··· Source material
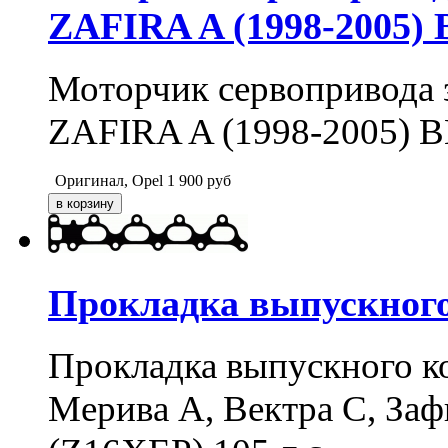
ZAFIRA A (1998-2005) 
Моторчик сервопривода 
ZAFIRA A (1998-2005) B
Оригинал, Opel
1 900
руб
Прокладка выпускног
Прокладка выпускного ко
Мерива А, Вектра С, Заф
······
-- About this exercise --
What the records say must be written out exactly, with none of their pictures.

-- Task response --
ZAFIRA A (1998-2005) 
Моторчик сервопривода 
ZAFIRA A (1998-2005) B
Оригинал, Opel
1 900
руб
Прокладка выпускног
Прокладка выпускного ко
Мерива А, Вектра С, Заф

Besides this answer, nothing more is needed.